Kate ter Horst MBE (6 July 1906, Amsterdam – 21 February 1992, Oosterbeek) was a Dutch housewife and mother who tended wounded and dying Allied soldiers during the Battle of Arnhem. Her British patients nicknamed her the Angel of Arnhem.

Ter Horst was born Kate Anna Arriëns, daughter of Pieter Albert Arriëns and Catharina Maingay. She married Jan ter Horst, a lawyer from Rotterdam, with whom she had six children.

==Second World War==
Kate ter Horst witnessed the landings by the British 1st Airborne Division at the beginning of Operation Market Garden on 17 September 1944, noting the event in her diary.

Mad with joy we walk through the garden and climb up on the roof so we can see more, grasp more of what's happening. We can hardly believe it. Can it really be true? Is this the long-awaited end to our sorrows, falling from the sky? Does this mean freedom?
— Diary of Kate ter Horst

The goal of the operation was for the paratroopers to seize the bridges in and around Eindhoven, Nijmegen and Arnhem. The plan called for the British XXX Corps to advance across these bridges and then push into the Ruhr Valley industrial area of Germany. However, the advance on Arnhem fell behind schedule, and the troops there were forced into a defensive pocket at Oosterbeek.

Captain Randall Martin asked the ter Horsts permission to set up a Regimental Aid Post in their house at the Benedendorpsweg in Oosterbeek.
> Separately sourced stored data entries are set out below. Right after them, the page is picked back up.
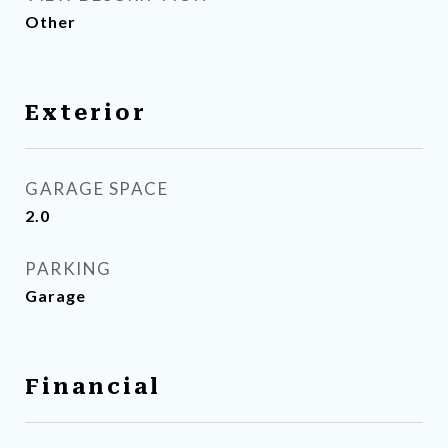
Other
Exterior
GARAGE SPACE
2.0
PARKING
Garage
Financial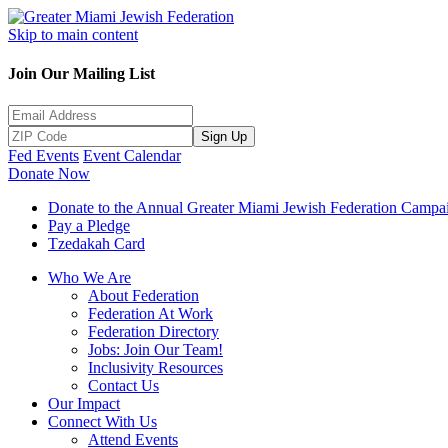
Skip to main content
Join Our Mailing List
Sign Up
Fed Events
Event Calendar
Donate Now
Donate to the Annual Greater Miami Jewish Federation Campa
Pay a Pledge
Tzedakah Card
Who We Are
About Federation
Federation At Work
Federation Directory
Jobs: Join Our Team!
Inclusivity Resources
Contact Us
Our Impact
Connect With Us
Attend Events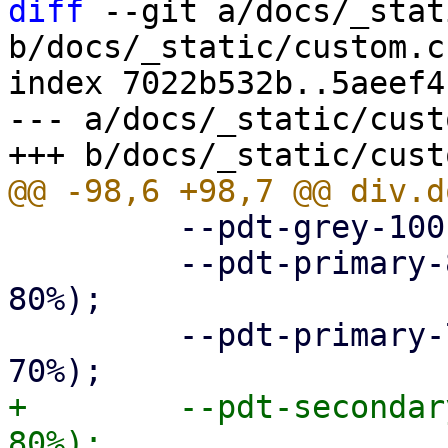
diff
 --git a/docs/_stat
b/docs/_static/custom.cs
index 7022b532b..5aeef4
--- a/docs/_static/cust
         --pdt-grey-100: hsl(0deg, 0%, 10%);

         --pdt-primary-800: hsl(205deg, 100%, 
80%);

         --pdt-primary-700: hsl(205deg, 100%, 
+        --pdt-secondar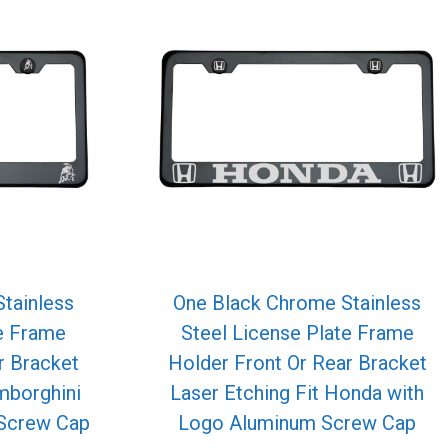
tainless
One Black Chrome Stainless
te Frame
Steel License Plate Frame
r Bracket
Holder Front Or Rear Bracket
mborghini
Laser Etching Fit Honda with
Screw Cap
Logo Aluminum Screw Cap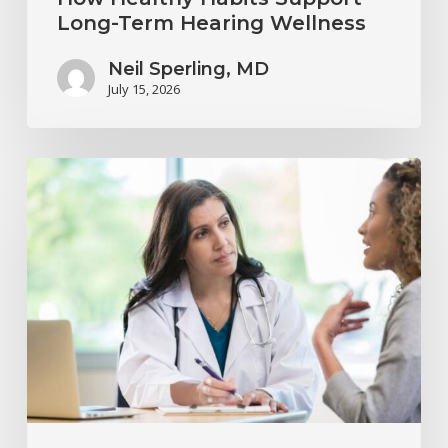
Long-Term Hearing Wellness
Neil Sperling, MD
July 15, 2026
Why
Annual
Hearing
Evaluations
Are
Important
at
Every
Age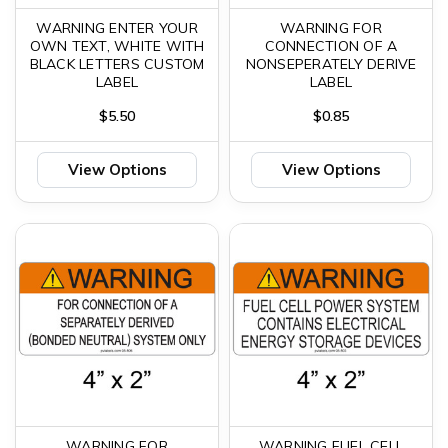
WARNING ENTER YOUR
WARNING FOR
OWN TEXT, WHITE WITH
CONNECTION OF A
BLACK LETTERS CUSTOM
NONSEPERATELY DERIVE
LABEL
LABEL
$5.50
$0.85
View Options
View Options
WARNING FOR
WARNING FUEL CELL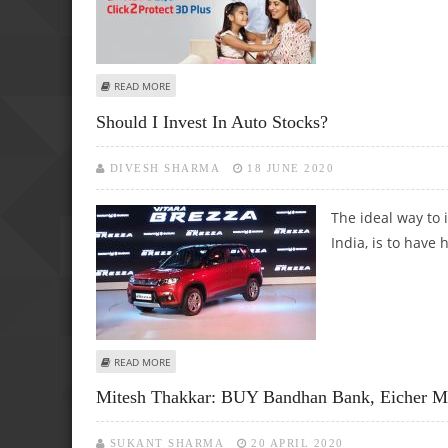
ABOUT MITESSH THAKKAR: BUY CONCOR, EICHER MOTORS,
READ MORE
Should I Invest In Auto Stocks?
DIVESH SHARMA
18 JUNE 2020
The ideal way to 
India, is to have
ABOUT SHOULD I INVEST IN AUTO STOCKS?
READ MORE
Mitesh Thakkar: BUY Bandhan Bank, Eicher Mot
SUKANT SHARMA
20 APRIL 2020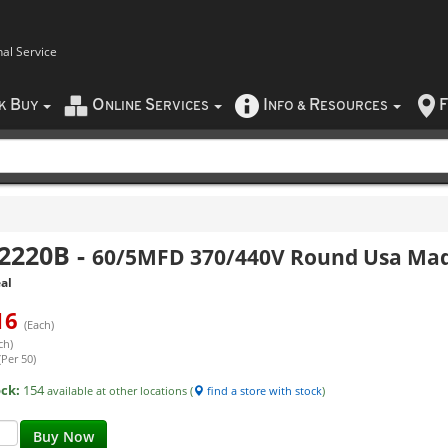
nal Service
B
O
S
I
R
F
CK
UY
NLINE
ERVICES
NFO
&
ESOURCES
2220B
-
60/5MFD 370/440V Round Usa Mad
al
16
(Each)
ch)
(Per 50)
ock:
154
available at other locations (
find a store with stock
)
Buy Now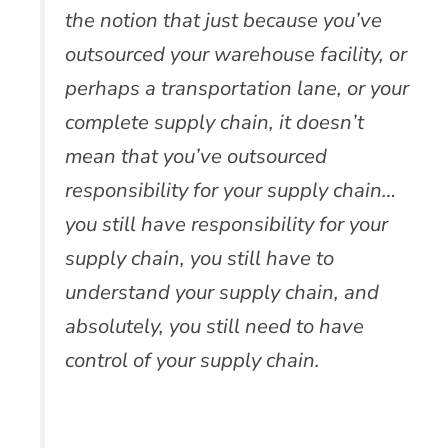
the notion that just because you’ve
outsourced your warehouse facility, or
perhaps a transportation lane, or your
complete supply chain, it doesn’t
mean that you’ve outsourced
responsibility for your supply chain…
you still have responsibility for your
supply chain, you still have to
understand your supply chain, and
absolutely, you still need to have
control of your supply chain.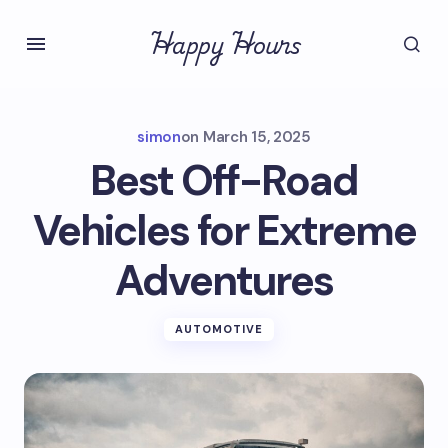
Happy Hours
simon
on
March 15, 2025
Best Off-Road
Vehicles for Extreme
Adventures
AUTOMOTIVE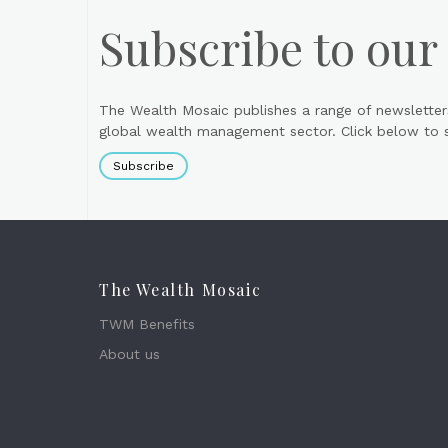
Subscribe to our
The Wealth Mosaic publishes a range of newsletter
global wealth management sector. Click below to si
Subscribe
The Wealth Mosaic
TWM Benefits
About us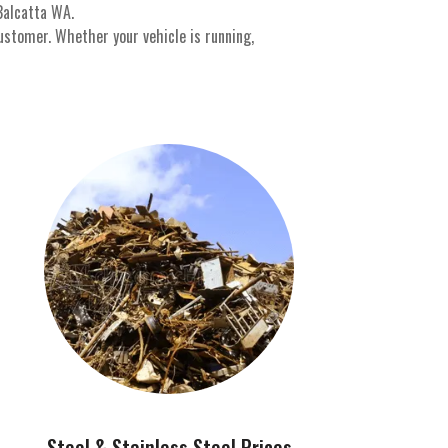
Balcatta WA.
ustomer. Whether your vehicle is running,
Steel & Stainless Steel Prices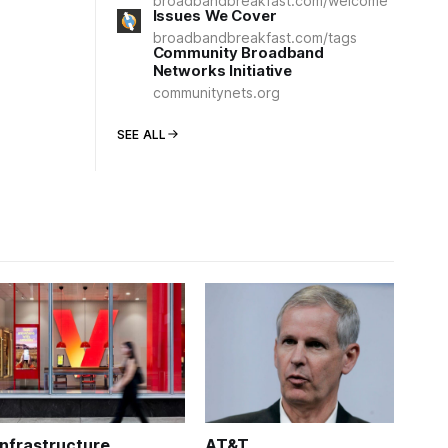
broadbandbreakfast.com/welcome
Issues We Cover
broadbandbreakfast.com/tags
Community Broadband
Networks Initiative
communitynets.org
SEE ALL
Infrastructure
AT&T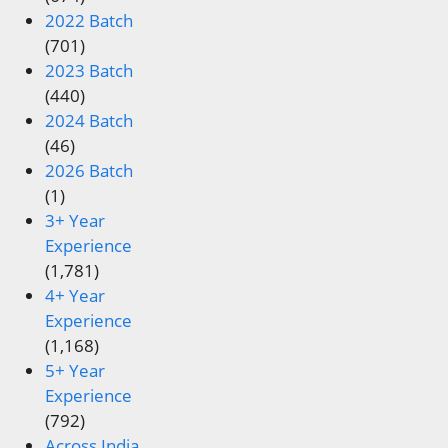
2022 Batch
(701)
2023 Batch
(440)
2024 Batch
(46)
2026 Batch
(1)
3+ Year
Experience
(1,781)
4+ Year
Experience
(1,168)
5+ Year
Experience
(792)
Across India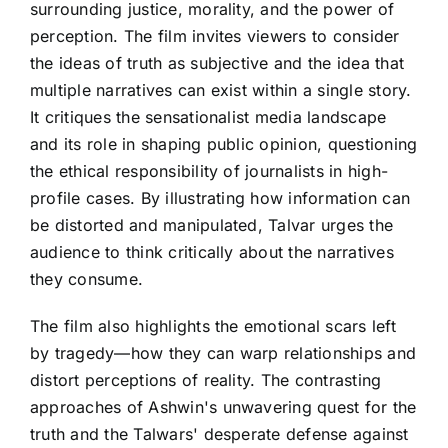
surrounding justice, morality, and the power of
perception. The film invites viewers to consider
the ideas of truth as subjective and the idea that
multiple narratives can exist within a single story.
It critiques the sensationalist media landscape
and its role in shaping public opinion, questioning
the ethical responsibility of journalists in high-
profile cases. By illustrating how information can
be distorted and manipulated, Talvar urges the
audience to think critically about the narratives
they consume.
The film also highlights the emotional scars left
by tragedy—how they can warp relationships and
distort perceptions of reality. The contrasting
approaches of Ashwin's unwavering quest for the
truth and the Talwars' desperate defense against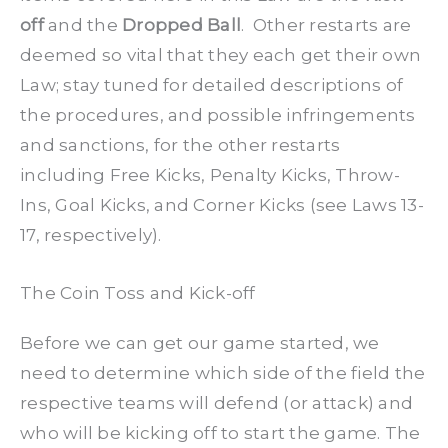
off
and the
Dropped Ball
. Other restarts are
deemed so vital that they each get their own
Law; stay tuned for detailed descriptions of
the procedures, and possible infringements
and sanctions, for the other restarts
including Free Kicks, Penalty Kicks, Throw-
Ins, Goal Kicks, and Corner Kicks (see Laws 13-
17, respectively).
The Coin Toss and Kick-off
Before we can get our game started, we
need to determine which side of the field the
respective teams will defend (or attack) and
who will be kicking off to start the game. The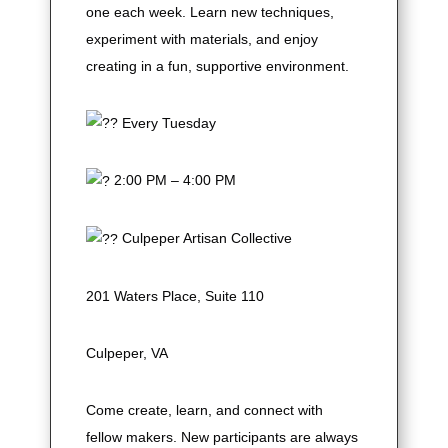
one each week. Learn new techniques,
experiment with materials, and enjoy
creating in a fun, supportive environment.
Every Tuesday
2:00 PM – 4:00 PM
Culpeper Artisan Collective
201 Waters Place, Suite 110
Culpeper, VA
Come create, learn, and connect with
fellow makers. New participants are always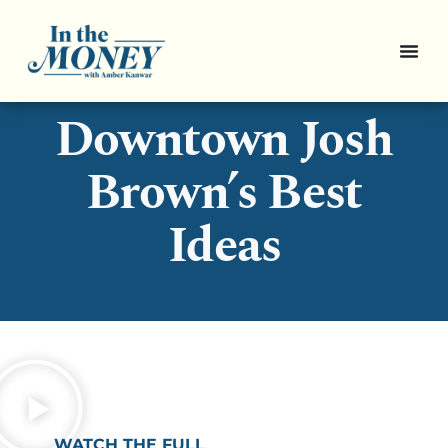
Pro Picks:
Downtown Josh
Brown’s Best
Ideas
WATCH THE FULL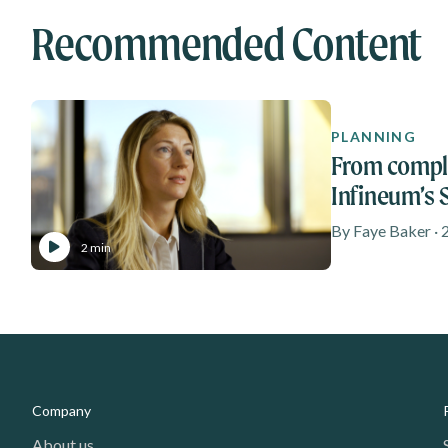
Recommended Content
PLANNING
From comple
Infineum’s
journey
By Faye Baker · 
2 min
Media - Footer
Company
About us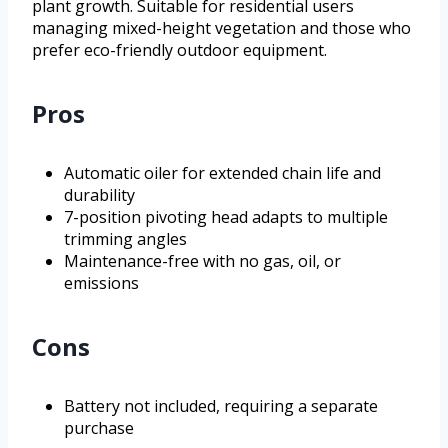
plant growth. Suitable for residential users
managing mixed-height vegetation and those who
prefer eco-friendly outdoor equipment.
Pros
Automatic oiler for extended chain life and
durability
7-position pivoting head adapts to multiple
trimming angles
Maintenance-free with no gas, oil, or
emissions
Cons
Battery not included, requiring a separate
purchase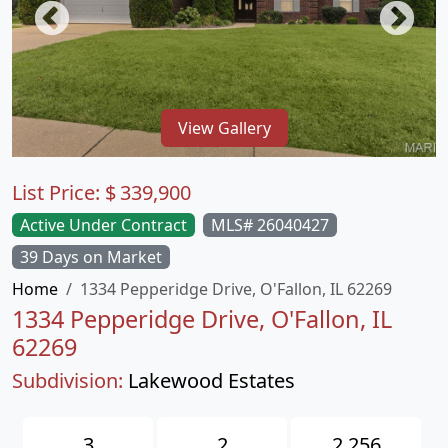
View Gallery
List Price:
$
339,900
Active Under Contract
MLS# 26040427
39 Days on Market
Home
1334 Pepperidge Drive, O'Fallon, IL 62269
1334 Pepperidge Drive, O'Fallon, IL
62269
Subdivision:
Lakewood Estates
3
2
2,256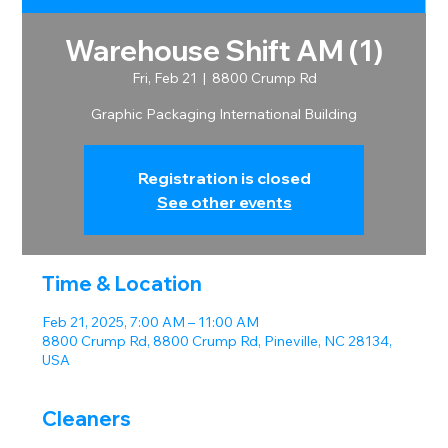
Warehouse Shift AM (1)
Fri, Feb 21
  |  
8800 Crump Rd
Graphic Packaging International Building
Registration is closed
See other events
Time & Location
Feb 21, 2025, 7:00 AM – 11:00 AM
8800 Crump Rd, 8800 Crump Rd, Pineville, NC 28134,
USA
Cleaners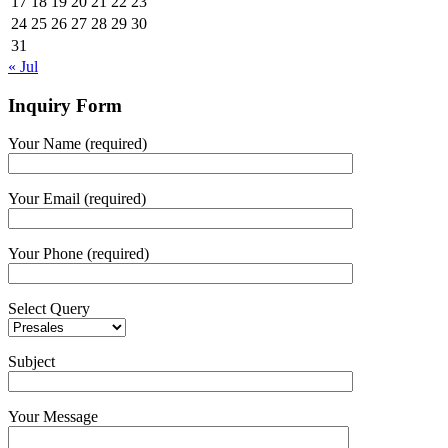
17
18
19
20
21
22
23
24
25
26
27
28
29
30
31
« Jul
Inquiry Form
Your Name (required)
Your Email (required)
Your Phone (required)
Select Query
Subject
Your Message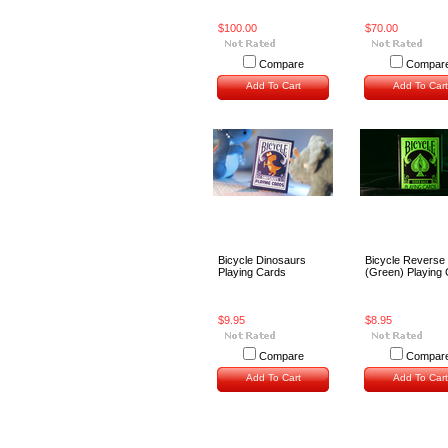
$100.00
$70.00
Compare
Compar
Add To Cart
Add To Cart
Bicycle Dinosaurs
Bicycle Reverse
Playing Cards
(Green) Playing
$9.95
$8.95
Compare
Compar
Add To Cart
Add To Cart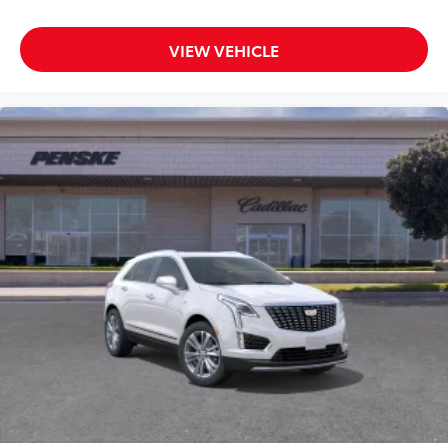
VIEW VEHICLE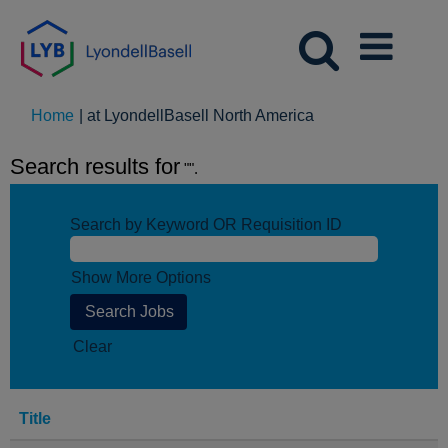
(current
Home
|
at LyondellBasell North America
page)
Search results for
"".
Search by Keyword OR Requisition ID
Show More Options
Clear
Title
During the eight days of fighting, ter Horst tended to about 250 wounded British paratroopers herself. Some of her most famous actions in looking after the British troops included walking around her home reading the Bible to dying soldiers and finding water in the most unlikely places (such as the boiler and toilet) when, due to the large concentration of British troops, the house became a target.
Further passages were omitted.